Brief: The full listing, copied exactly, is the required output.
BEGIN Supplied data
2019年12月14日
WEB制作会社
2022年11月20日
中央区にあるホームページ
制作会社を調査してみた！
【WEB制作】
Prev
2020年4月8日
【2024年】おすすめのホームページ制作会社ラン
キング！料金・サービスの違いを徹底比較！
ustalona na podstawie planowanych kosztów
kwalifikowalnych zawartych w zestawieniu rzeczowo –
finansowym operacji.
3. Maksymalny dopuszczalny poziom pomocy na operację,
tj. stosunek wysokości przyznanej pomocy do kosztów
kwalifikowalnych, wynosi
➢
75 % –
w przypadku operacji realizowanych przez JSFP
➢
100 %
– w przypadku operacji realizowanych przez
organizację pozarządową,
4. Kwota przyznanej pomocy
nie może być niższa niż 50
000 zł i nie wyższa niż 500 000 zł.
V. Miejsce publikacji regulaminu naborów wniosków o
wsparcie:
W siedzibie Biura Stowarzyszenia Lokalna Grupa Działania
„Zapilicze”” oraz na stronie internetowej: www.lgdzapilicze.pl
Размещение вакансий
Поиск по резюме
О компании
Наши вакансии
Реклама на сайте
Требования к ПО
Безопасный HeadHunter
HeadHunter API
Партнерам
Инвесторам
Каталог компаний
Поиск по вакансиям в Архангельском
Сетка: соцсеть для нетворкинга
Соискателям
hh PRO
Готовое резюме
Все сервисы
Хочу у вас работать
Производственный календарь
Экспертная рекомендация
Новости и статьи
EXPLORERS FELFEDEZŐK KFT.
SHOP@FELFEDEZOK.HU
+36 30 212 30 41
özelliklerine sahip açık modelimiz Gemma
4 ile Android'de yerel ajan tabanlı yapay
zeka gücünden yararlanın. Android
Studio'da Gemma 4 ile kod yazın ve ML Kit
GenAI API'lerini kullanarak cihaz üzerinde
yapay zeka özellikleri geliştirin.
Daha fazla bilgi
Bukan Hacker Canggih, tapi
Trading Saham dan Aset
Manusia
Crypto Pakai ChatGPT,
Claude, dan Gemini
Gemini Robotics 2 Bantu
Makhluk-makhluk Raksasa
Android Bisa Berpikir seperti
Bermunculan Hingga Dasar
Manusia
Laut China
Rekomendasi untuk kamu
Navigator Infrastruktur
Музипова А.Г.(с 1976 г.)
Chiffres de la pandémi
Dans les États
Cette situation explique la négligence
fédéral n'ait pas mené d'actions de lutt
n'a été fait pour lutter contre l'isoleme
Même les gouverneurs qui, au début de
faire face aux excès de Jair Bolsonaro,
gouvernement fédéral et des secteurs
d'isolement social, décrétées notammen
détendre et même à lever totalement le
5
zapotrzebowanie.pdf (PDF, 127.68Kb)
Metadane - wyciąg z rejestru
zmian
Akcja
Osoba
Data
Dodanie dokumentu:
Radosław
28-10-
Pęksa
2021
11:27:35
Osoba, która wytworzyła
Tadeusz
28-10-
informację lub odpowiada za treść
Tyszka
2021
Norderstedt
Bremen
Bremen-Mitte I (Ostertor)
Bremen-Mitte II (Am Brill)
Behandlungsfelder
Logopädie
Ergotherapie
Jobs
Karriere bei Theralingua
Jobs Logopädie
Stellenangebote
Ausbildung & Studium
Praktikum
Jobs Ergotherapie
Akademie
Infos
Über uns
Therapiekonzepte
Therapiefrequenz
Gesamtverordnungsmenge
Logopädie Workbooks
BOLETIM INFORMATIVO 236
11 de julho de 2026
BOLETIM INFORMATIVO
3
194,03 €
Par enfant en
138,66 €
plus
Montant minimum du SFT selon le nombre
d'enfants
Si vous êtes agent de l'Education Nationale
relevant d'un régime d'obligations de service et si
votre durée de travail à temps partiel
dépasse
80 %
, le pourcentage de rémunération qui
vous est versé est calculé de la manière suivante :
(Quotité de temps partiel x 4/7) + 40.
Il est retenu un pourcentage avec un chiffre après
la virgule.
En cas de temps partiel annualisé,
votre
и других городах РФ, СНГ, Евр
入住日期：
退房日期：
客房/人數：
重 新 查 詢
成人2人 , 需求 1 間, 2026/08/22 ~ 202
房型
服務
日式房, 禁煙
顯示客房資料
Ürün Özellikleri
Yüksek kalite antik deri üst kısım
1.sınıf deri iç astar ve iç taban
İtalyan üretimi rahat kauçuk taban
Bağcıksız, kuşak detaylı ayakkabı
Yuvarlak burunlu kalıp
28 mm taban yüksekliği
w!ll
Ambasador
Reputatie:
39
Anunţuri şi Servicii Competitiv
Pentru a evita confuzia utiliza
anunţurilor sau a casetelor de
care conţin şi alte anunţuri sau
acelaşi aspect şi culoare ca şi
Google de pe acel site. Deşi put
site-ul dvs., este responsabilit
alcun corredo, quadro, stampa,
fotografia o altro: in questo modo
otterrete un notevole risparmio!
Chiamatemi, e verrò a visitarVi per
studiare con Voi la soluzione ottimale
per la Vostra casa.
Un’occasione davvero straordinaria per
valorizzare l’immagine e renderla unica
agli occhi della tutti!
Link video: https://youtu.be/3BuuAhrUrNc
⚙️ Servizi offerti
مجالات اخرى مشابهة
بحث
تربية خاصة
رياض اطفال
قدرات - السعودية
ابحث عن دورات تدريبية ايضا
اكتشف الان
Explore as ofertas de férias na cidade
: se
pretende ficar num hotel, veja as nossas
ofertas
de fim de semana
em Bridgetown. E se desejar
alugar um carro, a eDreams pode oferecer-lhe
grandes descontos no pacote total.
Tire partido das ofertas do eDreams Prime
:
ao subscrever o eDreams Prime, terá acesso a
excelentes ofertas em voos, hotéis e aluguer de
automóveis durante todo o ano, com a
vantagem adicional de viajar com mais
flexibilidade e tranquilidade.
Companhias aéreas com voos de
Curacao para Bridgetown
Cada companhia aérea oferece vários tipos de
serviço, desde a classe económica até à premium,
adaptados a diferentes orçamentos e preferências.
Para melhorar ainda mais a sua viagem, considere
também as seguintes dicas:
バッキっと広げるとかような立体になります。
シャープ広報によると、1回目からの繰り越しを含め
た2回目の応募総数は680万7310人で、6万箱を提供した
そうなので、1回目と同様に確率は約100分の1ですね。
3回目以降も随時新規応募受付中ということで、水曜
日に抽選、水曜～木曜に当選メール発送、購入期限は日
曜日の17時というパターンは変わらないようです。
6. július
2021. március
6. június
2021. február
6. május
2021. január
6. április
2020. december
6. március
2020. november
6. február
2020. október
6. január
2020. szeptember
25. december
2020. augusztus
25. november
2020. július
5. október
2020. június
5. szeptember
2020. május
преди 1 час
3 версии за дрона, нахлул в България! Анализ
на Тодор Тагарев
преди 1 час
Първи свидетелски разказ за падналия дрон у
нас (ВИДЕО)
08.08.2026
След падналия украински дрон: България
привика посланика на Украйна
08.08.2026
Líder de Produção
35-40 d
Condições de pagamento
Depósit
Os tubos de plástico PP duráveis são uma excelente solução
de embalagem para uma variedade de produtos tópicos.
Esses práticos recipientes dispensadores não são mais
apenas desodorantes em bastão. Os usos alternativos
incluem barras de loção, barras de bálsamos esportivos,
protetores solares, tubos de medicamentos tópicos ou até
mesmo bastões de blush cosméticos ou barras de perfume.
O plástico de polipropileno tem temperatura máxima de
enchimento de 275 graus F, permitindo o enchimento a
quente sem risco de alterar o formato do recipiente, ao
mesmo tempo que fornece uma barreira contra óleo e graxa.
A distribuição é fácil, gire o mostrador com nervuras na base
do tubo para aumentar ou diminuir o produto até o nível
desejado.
END Supplied data
Result below:
2019年12月14日
WEB制作会社
2022年11月20日
中央区にあるホームページ
制作会社を調査してみた！
【WEB制作】
Prev
2020年4月8日
【2024年】おすすめのホームページ制作会社ラン
キング！料金・サービスの違いを徹底比較！
ustalona na podstawie planowanych kosztów
kwalifikowalnych zawartych w zestawieniu rzeczowo –
finansowym operacji.
3. Maksymalny dopuszczalny poziom pomocy na operację,
tj. stosunek wysokości przyznanej pomocy do kosztów
kwalifikowalnych, wynosi
➢
75 % –
w przypadku operacji realizowanych przez JSFP
➢
100 %
– w przypadku operacji realizowanych przez
organizację pozarządową,
4. Kwota przyznanej pomocy
nie może być niższa niż 50
000 zł i nie wyższa niż 500 000 zł.
V. Miejsce publikacji regulaminu naborów wniosków o
wsparcie:
W siedzibie Biura Stowarzyszenia Lokalna Grupa Działania
„Zapilicze”” oraz na stronie internetowej: www.lgdzapilicze.pl
Размещение вакансий
Поиск по резюме
О компании
Наши вакансии
Реклама на сайте
Требования к ПО
Безопасный HeadHunter
HeadHunter API
Партнерам
Инвесторам
Каталог компаний
Поиск по вакансиям в Архангельском
Сетка: соцсеть для нетворкинга
Соискателям
hh PRO
Готовое резюме
Все сервисы
Хочу у вас работать
Производственный календарь
Экспертная рекомендация
Новости и статьи
EXPLORERS FELFEDEZŐK KFT.
SHOP@FELFEDEZOK.HU
+36 30 212 30 41
özelliklerine sahip açık modelimiz Gemma
4 ile Android'de yerel ajan tabanlı yapay
zeka gücünden yararlanın. Android
Studio'da Gemma 4 ile kod yazın ve ML Kit
GenAI API'lerini kullanarak cihaz üzerinde
yapay zeka özellikleri geliştirin.
Daha fazla bilgi
Bukan Hacker Canggih, tapi
Trading Saham dan Aset
Manusia
Crypto Pakai ChatGPT,
Claude, dan Gemini
Gemini Robotics 2 Bantu
Makhluk-makhluk Raksasa
Android Bisa Berpikir seperti
Bermunculan Hingga Dasar
Manusia
Laut China
Rekomendasi untuk kamu
Navigator Infrastruktur
Музипова А.Г.(с 1976 г.)
Chiffres de la pandémi
Dans les États
Cette situation explique la négligence
fédéral n'ait pas mené d'actions de lutt
n'a été fait pour lutter contre l'isoleme
Même les gouverneurs qui, au début de
faire face aux excès de Jair Bolsonaro,
gouvernement fédéral et des secteurs
d'isolement social, décrétées notammen
détendre et même à lever totalement le
5
zapotrzebowanie.pdf (PDF, 127.68Kb)
Metadane - wyciąg z rejestru
zmian
Akcja
Osoba
Data
Dodanie dokumentu:
Radosław
28-10-
Pęksa
2021
11:27:35
Osoba, która wytworzyła
Tadeusz
28-10-
informację lub odpowiada za treść
Tyszka
2021
Norderstedt
Bremen
Bremen-Mitte I (Ostertor)
Bremen-Mitte II (Am Brill)
Behandlungsfelder
Logopädie
Ergotherapie
Jobs
Karriere bei Theralingua
Jobs Logopädie
Stellenangebote
Ausbildung & Studium
Praktikum
Jobs Ergotherapie
Akademie
Infos
Über uns
Therapiekonzepte
Therapiefrequenz
Gesamtverordnungsmenge
Logopädie Workbooks
BOLETIM INFORMATIVO 236
11 de julho de 2026
BOLETIM INFORMATIVO
3
194,03 €
Par enfant en
138,66 €
plus
Montant minimum du SFT selon le nombre
d'enfants
Si vous êtes agent de l'Education Nationale
relevant d'un régime d'obligations de service et si
votre durée de travail à temps partiel
dépasse
80 %
, le pourcentage de rémunération qui
vous est versé est calculé de la manière suivante :
(Quotité de temps partiel x 4/7) + 40.
Il est retenu un pourcentage avec un chiffre après
la virgule.
En cas de temps partiel annualisé,
votre
и других городах РФ, СНГ, Евр
入住日期：
退房日期：
客房/人數：
重 新 查 詢
成人2人 , 需求 1 間, 2026/08/22 ~ 202
房型
服務
日式房, 禁煙
顯示客房資料
Ürün Özellikleri
Yüksek kalite antik deri üst kısım
1.sınıf deri iç astar ve iç taban
İtalyan üretimi rahat kauçuk taban
Bağcıksız, kuşak detaylı ayakkabı
Yuvarlak burunlu kalıp
28 mm taban yüksekliği
w!ll
Ambasador
Reputatie:
39
Anunţuri şi Servicii Competitiv
Pentru a evita confuzia utiliza
anunţurilor sau a casetelor de
care conţin şi alte anunţuri sau
acelaşi aspect şi culoare ca şi
Google de pe acel site. Deşi put
site-ul dvs., este responsabilit
alcun corredo, quadro, stampa,
fotografia o altro: in questo modo
otterrete un notevole risparmio!
Chiamatemi, e verrò a visitarVi per
studiare con Voi la soluzione ottimale
per la Vostra casa.
Un’occasione davvero straordinaria per
valorizzare l’immagine e renderla unica
agli occhi della tutti!
Link video: https://youtu.be/3BuuAhrUrNc
⚙️ Servizi offerti
مجالات اخرى مشابهة
بحث
تربية خاصة
رياض اطفال
قدرات - السعودية
ابحث عن دورات تدريبية ايضا
اكتشف الان
Explore as ofertas de férias na cidade
: se
pretende ficar num hotel, veja as nossas
ofertas
de fim de semana
em Bridgetown. E se desejar
alugar um carro, a eDreams pode oferecer-lhe
grandes descontos no pacote total.
Tire partido das ofertas do eDreams Prime
:
ao subscrever o eDreams Prime, terá acesso a
excelentes ofertas em voos, hotéis e aluguer de
automóveis durante todo o ano, com a
vantagem adicional de viajar com mais
flexibilidade e tranquilidade.
Companhias aéreas com voos de
Curacao para Bridgetown
Cada companhia aérea oferece vários tipos de
serviço, desde a classe económica até à premium,
adaptados a diferentes orçamentos e preferências.
Para melhorar ainda mais a sua viagem, considere
também as seguintes dicas:
バッキっと広げるとかような立体になります。
シャープ広報によると、1回目からの繰り越しを含め
た2回目の応募総数は680万7310人で、6万箱を提供した
そうなので、1回目と同様に確率は約100分の1ですね。
3回目以降も随時新規応募受付中ということで、水曜
日に抽選、水曜～木曜に当選メール発送、購入期限は日
曜日の17時というパターンは変わらないようです。
6. július
2021. március
6. június
2021. február
6. május
2021. január
6. április
2020. december
6. március
2020. november
6. február
2020. október
6. január
2020. szeptember
25. december
2020. augusztus
25. november
2020. július
5. október
2020. június
5. szeptember
2020. május
преди 1 час
3 версии за дрона, нахлул в България! Анализ
на Тодор Тагарев
преди 1 час
Първи свидетелски разказ за падналия дрон у
нас (ВИДЕО)
08.08.2026
След падналия украински дрон: България
привика посланика на Украйна
08.08.2026
Líder de Produção
35-40 d
Condições de pagamento
Depósit
Os tubos de plástico PP duráveis são uma excelente solução
de embalagem para uma variedade de produtos tópicos.
Esses práticos recipientes dispensadores não são mais
apenas desodorantes em bastão. Os usos alternativos
incluem barras de loção, barras de bálsamos esportivos,
protetores solares, tubos de medicamentos tópicos ou até
mesmo bastões de blush cosméticos ou barras de perfume.
O plástico de polipropileno tem temperatura máxima de
enchimento de 275 graus F, permitindo o enchimento a
quente sem risco de alterar o formato do recipiente, ao
mesmo tempo que fornece uma barreira contra óleo e graxa.
A distribuição é fácil, gire o mostrador com nervuras na base
do tubo para aumentar ou diminuir o produto até o nível
desejado.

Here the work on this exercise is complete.